According to my friend, all societies everywhere have had gender roles. The strength of the demarcations and where the lines are drawn, however, and whether there is a set of occupations where it doesn't matter, are variable.
So for instance in almost all pre-industrial societies care of small infants is a female activity, hunting large animals and/or agriculture with large draft animals is almost always a male activity. (Basically, as a rule of thumb, ask yourself "in a society with no contraception, could a woman in the third trimester of pregnancy or with a toddler on her hip do this particular activity?")
But there are occupations in the middle which get allocated differently in different societies - e.g. for the Navajo in California, weaving was traditionally women's work, for Medieval society in the SW of England, weaving was traditionally men's work. And of course there's the issue of what happens when someone transgresses boundaries - a widow who for instance continues with her husband's weaving business because it pays more than spinning (traditionally female). Is the reaction "ah she's a bit odd, but at least she's keeping the children fed" or is it "stone the witch!"? The former would be a society with reasonably flexible gender boundaries, the latter one with rigid boundaries (in anthropologist speak).
Interestingly, this doesn't necessarily correlate with women's status within the society. The Iroquois, for example, had fairly rigid gender roles, but women owned the farm land, passed it down to their daughters in a matrilineal inheritance system, and wielded political power (including being able to veto decisions to go to war with neighbouring tribes).

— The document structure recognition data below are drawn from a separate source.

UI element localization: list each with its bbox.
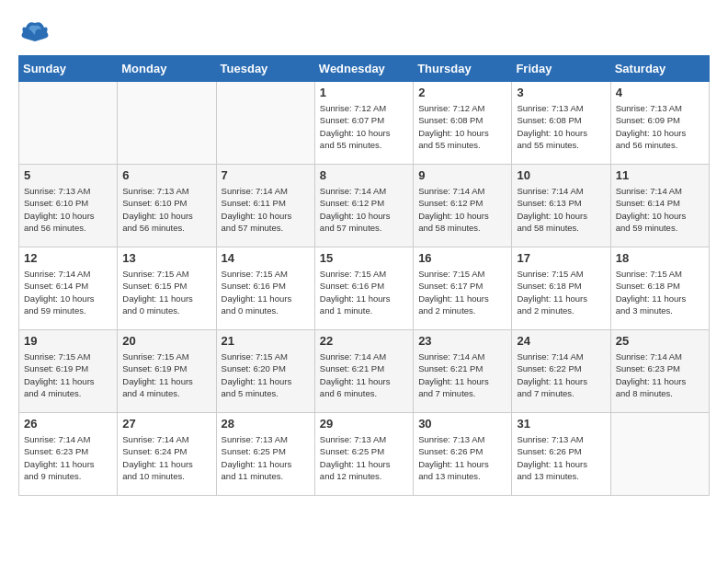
day-info: Sunrise: 7:14 AM Sunset: 6:12 PM Dayligh… — [418, 185, 506, 234]
day-number: 29 — [320, 417, 408, 431]
day-info: Sunrise: 7:14 AM Sunset: 6:13 PM Dayligh… — [517, 185, 605, 234]
calendar-cell: 8Sunrise: 7:14 AM Sunset: 6:12 PM Daylig… — [314, 165, 413, 247]
day-number: 30 — [418, 417, 506, 431]
day-info: Sunrise: 7:13 AM Sunset: 6:26 PM Dayligh… — [517, 433, 605, 482]
calendar-cell: 13Sunrise: 7:15 AM Sunset: 6:15 PM Dayli… — [118, 247, 216, 330]
day-number: 27 — [122, 417, 210, 431]
day-info: Sunrise: 7:13 AM Sunset: 6:25 PM Dayligh… — [320, 433, 408, 482]
calendar-cell: 15Sunrise: 7:15 AM Sunset: 6:16 PM Dayli… — [314, 247, 413, 330]
calendar-cell: 12Sunrise: 7:14 AM Sunset: 6:14 PM Dayli… — [19, 247, 118, 330]
day-info: Sunrise: 7:14 AM Sunset: 6:21 PM Dayligh… — [418, 350, 506, 399]
header — [18, 18, 710, 46]
day-number: 20 — [122, 334, 210, 348]
day-number: 12 — [24, 251, 112, 265]
day-info: Sunrise: 7:13 AM Sunset: 6:25 PM Dayligh… — [222, 433, 310, 482]
day-info: Sunrise: 7:15 AM Sunset: 6:19 PM Dayligh… — [122, 350, 210, 399]
logo-icon — [21, 18, 49, 46]
day-number: 21 — [222, 334, 310, 348]
calendar-cell: 23Sunrise: 7:14 AM Sunset: 6:21 PM Dayli… — [414, 330, 512, 413]
day-number: 6 — [122, 168, 210, 182]
day-number: 1 — [320, 86, 408, 99]
weekday-header-tuesday: Tuesday — [216, 56, 314, 82]
day-info: Sunrise: 7:14 AM Sunset: 6:23 PM Dayligh… — [616, 350, 704, 399]
day-info: Sunrise: 7:14 AM Sunset: 6:22 PM Dayligh… — [517, 350, 605, 399]
day-info: Sunrise: 7:15 AM Sunset: 6:15 PM Dayligh… — [122, 268, 210, 316]
day-info: Sunrise: 7:14 AM Sunset: 6:23 PM Dayligh… — [24, 433, 112, 482]
day-info: Sunrise: 7:15 AM Sunset: 6:19 PM Dayligh… — [24, 350, 112, 399]
day-number: 14 — [222, 251, 310, 265]
calendar-cell: 10Sunrise: 7:14 AM Sunset: 6:13 PM Dayli… — [512, 165, 610, 247]
calendar-cell: 22Sunrise: 7:14 AM Sunset: 6:21 PM Dayli… — [314, 330, 413, 413]
day-info: Sunrise: 7:14 AM Sunset: 6:12 PM Dayligh… — [320, 185, 408, 234]
calendar-cell: 28Sunrise: 7:13 AM Sunset: 6:25 PM Dayli… — [216, 413, 314, 496]
day-number: 4 — [616, 86, 704, 99]
day-info: Sunrise: 7:14 AM Sunset: 6:14 PM Dayligh… — [616, 185, 704, 234]
day-number: 28 — [222, 417, 310, 431]
calendar-cell: 21Sunrise: 7:15 AM Sunset: 6:20 PM Dayli… — [216, 330, 314, 413]
day-info: Sunrise: 7:13 AM Sunset: 6:08 PM Dayligh… — [517, 102, 605, 151]
day-info: Sunrise: 7:12 AM Sunset: 6:08 PM Dayligh… — [418, 102, 506, 151]
day-number: 9 — [418, 168, 506, 182]
day-info: Sunrise: 7:14 AM Sunset: 6:11 PM Dayligh… — [222, 185, 310, 234]
day-number: 11 — [616, 168, 704, 182]
calendar-cell: 14Sunrise: 7:15 AM Sunset: 6:16 PM Dayli… — [216, 247, 314, 330]
calendar-cell — [19, 82, 118, 165]
calendar-cell: 9Sunrise: 7:14 AM Sunset: 6:12 PM Daylig… — [414, 165, 512, 247]
weekday-header-thursday: Thursday — [414, 56, 512, 82]
day-number: 5 — [24, 168, 112, 182]
day-info: Sunrise: 7:13 AM Sunset: 6:09 PM Dayligh… — [616, 102, 704, 151]
calendar-cell: 16Sunrise: 7:15 AM Sunset: 6:17 PM Dayli… — [414, 247, 512, 330]
calendar-cell: 2Sunrise: 7:12 AM Sunset: 6:08 PM Daylig… — [414, 82, 512, 165]
day-number: 22 — [320, 334, 408, 348]
day-number: 24 — [517, 334, 605, 348]
day-number: 25 — [616, 334, 704, 348]
calendar-cell: 24Sunrise: 7:14 AM Sunset: 6:22 PM Dayli… — [512, 330, 610, 413]
weekday-header-sunday: Sunday — [19, 56, 118, 82]
calendar-cell: 11Sunrise: 7:14 AM Sunset: 6:14 PM Dayli… — [610, 165, 709, 247]
day-info: Sunrise: 7:15 AM Sunset: 6:16 PM Dayligh… — [320, 268, 408, 316]
day-number: 2 — [418, 86, 506, 99]
day-info: Sunrise: 7:14 AM Sunset: 6:14 PM Dayligh… — [24, 268, 112, 316]
week-row-3: 12Sunrise: 7:14 AM Sunset: 6:14 PM Dayli… — [19, 247, 710, 330]
week-row-2: 5Sunrise: 7:13 AM Sunset: 6:10 PM Daylig… — [19, 165, 710, 247]
calendar-cell — [610, 413, 709, 496]
day-number: 16 — [418, 251, 506, 265]
calendar-cell: 20Sunrise: 7:15 AM Sunset: 6:19 PM Dayli… — [118, 330, 216, 413]
logo — [18, 18, 51, 46]
weekday-header-monday: Monday — [118, 56, 216, 82]
calendar-cell: 19Sunrise: 7:15 AM Sunset: 6:19 PM Dayli… — [19, 330, 118, 413]
day-info: Sunrise: 7:15 AM Sunset: 6:16 PM Dayligh… — [222, 268, 310, 316]
weekday-header-wednesday: Wednesday — [314, 56, 413, 82]
day-info: Sunrise: 7:15 AM Sunset: 6:18 PM Dayligh… — [616, 268, 704, 316]
day-number: 31 — [517, 417, 605, 431]
day-info: Sunrise: 7:15 AM Sunset: 6:20 PM Dayligh… — [222, 350, 310, 399]
calendar-cell: 4Sunrise: 7:13 AM Sunset: 6:09 PM Daylig… — [610, 82, 709, 165]
day-info: Sunrise: 7:13 AM Sunset: 6:10 PM Dayligh… — [24, 185, 112, 234]
day-info: Sunrise: 7:15 AM Sunset: 6:17 PM Dayligh… — [418, 268, 506, 316]
day-number: 19 — [24, 334, 112, 348]
day-number: 13 — [122, 251, 210, 265]
calendar-cell: 27Sunrise: 7:14 AM Sunset: 6:24 PM Dayli… — [118, 413, 216, 496]
weekday-header-saturday: Saturday — [610, 56, 709, 82]
weekday-header-row: SundayMondayTuesdayWednesdayThursdayFrid… — [19, 56, 710, 82]
week-row-1: 1Sunrise: 7:12 AM Sunset: 6:07 PM Daylig… — [19, 82, 710, 165]
calendar-cell: 5Sunrise: 7:13 AM Sunset: 6:10 PM Daylig… — [19, 165, 118, 247]
calendar-cell: 29Sunrise: 7:13 AM Sunset: 6:25 PM Dayli… — [314, 413, 413, 496]
day-info: Sunrise: 7:14 AM Sunset: 6:21 PM Dayligh… — [320, 350, 408, 399]
calendar-cell: 17Sunrise: 7:15 AM Sunset: 6:18 PM Dayli… — [512, 247, 610, 330]
day-number: 17 — [517, 251, 605, 265]
day-number: 15 — [320, 251, 408, 265]
day-number: 3 — [517, 86, 605, 99]
calendar-table: SundayMondayTuesdayWednesdayThursdayFrid… — [18, 55, 710, 496]
day-number: 23 — [418, 334, 506, 348]
calendar-cell: 31Sunrise: 7:13 AM Sunset: 6:26 PM Dayli… — [512, 413, 610, 496]
day-number: 10 — [517, 168, 605, 182]
day-number: 7 — [222, 168, 310, 182]
day-info: Sunrise: 7:14 AM Sunset: 6:24 PM Dayligh… — [122, 433, 210, 482]
week-row-5: 26Sunrise: 7:14 AM Sunset: 6:23 PM Dayli… — [19, 413, 710, 496]
day-info: Sunrise: 7:15 AM Sunset: 6:18 PM Dayligh… — [517, 268, 605, 316]
day-info: Sunrise: 7:13 AM Sunset: 6:10 PM Dayligh… — [122, 185, 210, 234]
calendar-cell: 6Sunrise: 7:13 AM Sunset: 6:10 PM Daylig… — [118, 165, 216, 247]
calendar-cell: 18Sunrise: 7:15 AM Sunset: 6:18 PM Dayli… — [610, 247, 709, 330]
weekday-header-friday: Friday — [512, 56, 610, 82]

In this sense, the existence of third genders as a social category culturally specific to a particular group of people does seem to correlate with that society viewing gender (in the sense of socially-sanctioned roles and behaviours appropriate to one sex or the other) as a rigid thing, rather than a looser and more flexible set of rules (most people live in these boxes but we tolerate exceptions). Bacha posh in Afghanistan, for instance, would fit this - a rigid set of roles, but families with no boy children (seen as a disaster in an incredibly patriarchal society) can bring up a daughter as if she was a boy - though she has to revert after puberty. Or sworn virgins in Albania - can live their whole lives as men so long as they don't have any sort of romantic or sexual relationship. Probably the ethnographic groups where this has been studied in most detail are N American tribes, and again, there seems to be this correlation between rigidity and third genders.